それに、皆さんも休憩が必要でしょ?ウフンッ】
との事です。
レースではなくハーフタイムショーとして何かを披露してくれるそうです。そして、我々に対する休憩への気遣い。
・・・尊い!!」
「本当にそういうメッセージが来てるの?」
色っぽさを強調して読み上げた所で、課長がテテルの方を覗き込む。
「ちょーーーっと誇張してます(笑)
それでは、お待たせしました。No.5 ベル・チョテレ選手の登場です」
テテルの紹介と同時にスタートしたベル・チョテレの補給船が居住艦と小惑星群の間の宙域で大きく旋回してアクロバット飛行を開始した。
それに合わせて音楽が流れだす。
「宇宙空間でのアクロバット飛行はとても高等技術です、各部分の噴射を使って方向転換や旋回をしなければならない為、カク付いた動きになってしまうのが一般的な操縦免許を持っている方達。
とは全然違う。
【舞う】と言った方が良いでしょうか。
鳥が空を飛ぶ様に、滑らかで優雅です」
「ベル君はウチの中でも1・2を競える程の腕があるからね、まだまだこんなものじゃないよ」
課長は自慢げに語っていた。
補給船の通った後、白い光が線となって残っていた。その線を繋げてマークやら絵を作り出していく。
「あれは数十秒で消える光る粒子を散布してるんだけど、素はペイント弾に使っている塗料と一緒だよ」
無害な物を使っていますと課長は付け加えた。
披露している補給船の後方、星の明かりとして見えていた無数の光が集まりだした。
「これは!?星がベル選手に集まっていく、星までも魅了する女神っぷり。と思いきや実はポッドと補給船でした」
トットファーレの所有するほぼ全てのポッドと補給船が、ベル・チョテレの補給船に集まって大規模な航空ショーとなった。

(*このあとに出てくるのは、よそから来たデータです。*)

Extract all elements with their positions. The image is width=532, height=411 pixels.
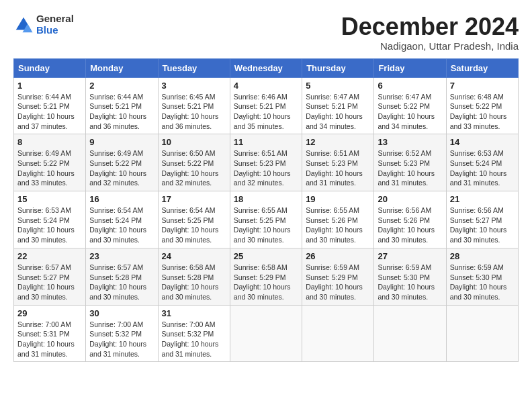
day-info: Sunrise: 6:54 AM Sunset: 5:24 PM Dayligh… xyxy=(89,205,154,245)
day-info: Sunrise: 7:00 AM Sunset: 5:31 PM Dayligh… xyxy=(17,320,82,359)
day-info: Sunrise: 6:55 AM Sunset: 5:25 PM Dayligh… xyxy=(234,205,298,245)
calendar-cell: 29Sunrise: 7:00 AM Sunset: 5:31 PM Dayli… xyxy=(14,305,86,362)
subtitle: Nadigaon, Uttar Pradesh, India xyxy=(341,40,519,52)
day-number: 17 xyxy=(162,194,226,204)
calendar-week-row: 8Sunrise: 6:49 AM Sunset: 5:22 PM Daylig… xyxy=(14,134,519,191)
calendar-cell: 23Sunrise: 6:57 AM Sunset: 5:28 PM Dayli… xyxy=(86,248,158,305)
calendar-cell: 3Sunrise: 6:45 AM Sunset: 5:21 PM Daylig… xyxy=(158,77,230,134)
day-number: 18 xyxy=(234,194,298,204)
calendar-cell: 30Sunrise: 7:00 AM Sunset: 5:32 PM Dayli… xyxy=(86,305,158,362)
calendar-header-sunday: Sunday xyxy=(14,58,86,77)
calendar-cell xyxy=(446,305,518,362)
logo-blue-text: Blue xyxy=(36,25,74,36)
calendar-cell: 9Sunrise: 6:49 AM Sunset: 5:22 PM Daylig… xyxy=(86,134,158,191)
day-info: Sunrise: 6:54 AM Sunset: 5:25 PM Dayligh… xyxy=(162,205,226,245)
day-info: Sunrise: 6:56 AM Sunset: 5:26 PM Dayligh… xyxy=(378,205,442,245)
day-info: Sunrise: 6:51 AM Sunset: 5:23 PM Dayligh… xyxy=(306,148,370,188)
calendar-cell: 8Sunrise: 6:49 AM Sunset: 5:22 PM Daylig… xyxy=(14,134,86,191)
day-number: 30 xyxy=(89,308,154,318)
day-info: Sunrise: 6:51 AM Sunset: 5:23 PM Dayligh… xyxy=(234,148,298,188)
day-info: Sunrise: 6:47 AM Sunset: 5:21 PM Dayligh… xyxy=(306,92,370,132)
calendar-week-row: 22Sunrise: 6:57 AM Sunset: 5:27 PM Dayli… xyxy=(14,248,519,305)
day-number: 24 xyxy=(162,251,226,261)
day-info: Sunrise: 6:52 AM Sunset: 5:23 PM Dayligh… xyxy=(378,148,442,188)
day-number: 31 xyxy=(162,308,226,318)
day-number: 5 xyxy=(306,81,370,91)
calendar-cell: 20Sunrise: 6:56 AM Sunset: 5:26 PM Dayli… xyxy=(374,191,446,248)
day-info: Sunrise: 6:58 AM Sunset: 5:29 PM Dayligh… xyxy=(234,263,298,302)
calendar-cell: 4Sunrise: 6:46 AM Sunset: 5:21 PM Daylig… xyxy=(230,77,302,134)
day-info: Sunrise: 6:53 AM Sunset: 5:24 PM Dayligh… xyxy=(17,205,82,245)
day-info: Sunrise: 6:46 AM Sunset: 5:21 PM Dayligh… xyxy=(234,92,298,132)
calendar-cell: 13Sunrise: 6:52 AM Sunset: 5:23 PM Dayli… xyxy=(374,134,446,191)
calendar-cell: 17Sunrise: 6:54 AM Sunset: 5:25 PM Dayli… xyxy=(158,191,230,248)
logo-text: General Blue xyxy=(36,13,74,36)
day-info: Sunrise: 6:58 AM Sunset: 5:28 PM Dayligh… xyxy=(162,263,226,302)
calendar-cell: 10Sunrise: 6:50 AM Sunset: 5:22 PM Dayli… xyxy=(158,134,230,191)
calendar-cell: 11Sunrise: 6:51 AM Sunset: 5:23 PM Dayli… xyxy=(230,134,302,191)
day-number: 4 xyxy=(234,81,298,91)
day-number: 14 xyxy=(450,137,515,147)
calendar-cell: 2Sunrise: 6:44 AM Sunset: 5:21 PM Daylig… xyxy=(86,77,158,134)
calendar-cell: 12Sunrise: 6:51 AM Sunset: 5:23 PM Dayli… xyxy=(302,134,374,191)
calendar-header-friday: Friday xyxy=(374,58,446,77)
logo: General Blue xyxy=(13,13,74,36)
day-info: Sunrise: 6:45 AM Sunset: 5:21 PM Dayligh… xyxy=(162,92,226,132)
calendar-header-wednesday: Wednesday xyxy=(230,58,302,77)
calendar-cell: 27Sunrise: 6:59 AM Sunset: 5:30 PM Dayli… xyxy=(374,248,446,305)
day-number: 23 xyxy=(89,251,154,261)
day-number: 9 xyxy=(89,137,154,147)
calendar-header-monday: Monday xyxy=(86,58,158,77)
day-number: 1 xyxy=(17,81,82,91)
calendar-week-row: 29Sunrise: 7:00 AM Sunset: 5:31 PM Dayli… xyxy=(14,305,519,362)
day-number: 25 xyxy=(234,251,298,261)
calendar-cell: 28Sunrise: 6:59 AM Sunset: 5:30 PM Dayli… xyxy=(446,248,518,305)
calendar-cell xyxy=(230,305,302,362)
day-number: 13 xyxy=(378,137,442,147)
calendar-cell: 18Sunrise: 6:55 AM Sunset: 5:25 PM Dayli… xyxy=(230,191,302,248)
logo-general-text: General xyxy=(36,13,74,25)
logo-icon xyxy=(13,15,34,35)
day-number: 27 xyxy=(378,251,442,261)
day-info: Sunrise: 6:59 AM Sunset: 5:29 PM Dayligh… xyxy=(306,263,370,302)
calendar-week-row: 1Sunrise: 6:44 AM Sunset: 5:21 PM Daylig… xyxy=(14,77,519,134)
calendar-table: SundayMondayTuesdayWednesdayThursdayFrid… xyxy=(13,58,519,363)
day-number: 2 xyxy=(89,81,154,91)
day-info: Sunrise: 7:00 AM Sunset: 5:32 PM Dayligh… xyxy=(89,320,154,359)
calendar-cell: 19Sunrise: 6:55 AM Sunset: 5:26 PM Dayli… xyxy=(302,191,374,248)
page-header: General Blue December 2024 Nadigaon, Utt… xyxy=(13,13,519,52)
day-info: Sunrise: 6:48 AM Sunset: 5:22 PM Dayligh… xyxy=(450,92,515,132)
day-info: Sunrise: 6:59 AM Sunset: 5:30 PM Dayligh… xyxy=(378,263,442,302)
day-number: 8 xyxy=(17,137,82,147)
day-info: Sunrise: 6:59 AM Sunset: 5:30 PM Dayligh… xyxy=(450,263,515,302)
day-number: 3 xyxy=(162,81,226,91)
main-title: December 2024 xyxy=(341,13,519,40)
calendar-cell: 25Sunrise: 6:58 AM Sunset: 5:29 PM Dayli… xyxy=(230,248,302,305)
day-info: Sunrise: 6:50 AM Sunset: 5:22 PM Dayligh… xyxy=(162,148,226,188)
calendar-cell: 6Sunrise: 6:47 AM Sunset: 5:22 PM Daylig… xyxy=(374,77,446,134)
day-number: 6 xyxy=(378,81,442,91)
day-info: Sunrise: 6:57 AM Sunset: 5:28 PM Dayligh… xyxy=(89,263,154,302)
day-number: 20 xyxy=(378,194,442,204)
calendar-cell: 31Sunrise: 7:00 AM Sunset: 5:32 PM Dayli… xyxy=(158,305,230,362)
calendar-cell: 1Sunrise: 6:44 AM Sunset: 5:21 PM Daylig… xyxy=(14,77,86,134)
calendar-header-saturday: Saturday xyxy=(446,58,518,77)
day-number: 21 xyxy=(450,194,515,204)
calendar-cell xyxy=(302,305,374,362)
day-info: Sunrise: 6:49 AM Sunset: 5:22 PM Dayligh… xyxy=(89,148,154,188)
calendar-cell: 16Sunrise: 6:54 AM Sunset: 5:24 PM Dayli… xyxy=(86,191,158,248)
calendar-week-row: 15Sunrise: 6:53 AM Sunset: 5:24 PM Dayli… xyxy=(14,191,519,248)
day-number: 7 xyxy=(450,81,515,91)
day-number: 26 xyxy=(306,251,370,261)
calendar-cell: 22Sunrise: 6:57 AM Sunset: 5:27 PM Dayli… xyxy=(14,248,86,305)
day-info: Sunrise: 6:44 AM Sunset: 5:21 PM Dayligh… xyxy=(89,92,154,132)
day-number: 16 xyxy=(89,194,154,204)
calendar-cell: 5Sunrise: 6:47 AM Sunset: 5:21 PM Daylig… xyxy=(302,77,374,134)
day-info: Sunrise: 6:47 AM Sunset: 5:22 PM Dayligh… xyxy=(378,92,442,132)
day-info: Sunrise: 7:00 AM Sunset: 5:32 PM Dayligh… xyxy=(162,320,226,359)
day-info: Sunrise: 6:57 AM Sunset: 5:27 PM Dayligh… xyxy=(17,263,82,302)
calendar-cell: 7Sunrise: 6:48 AM Sunset: 5:22 PM Daylig… xyxy=(446,77,518,134)
day-info: Sunrise: 6:44 AM Sunset: 5:21 PM Dayligh… xyxy=(17,92,82,132)
calendar-header-tuesday: Tuesday xyxy=(158,58,230,77)
day-number: 15 xyxy=(17,194,82,204)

ガヤガヤと騒がしかった店内の客達、レースを見ていた皆が静まり返ってモニターに釘付けになっていた。
「ブラボーーー。申し訳ありません、魅入ってしまって実況を忘れていました.
それほどまでに素晴らしい美しさでした」
課長が横で小さくパチパチと手を叩いている。
テテルの称賛を合図にショーが終った。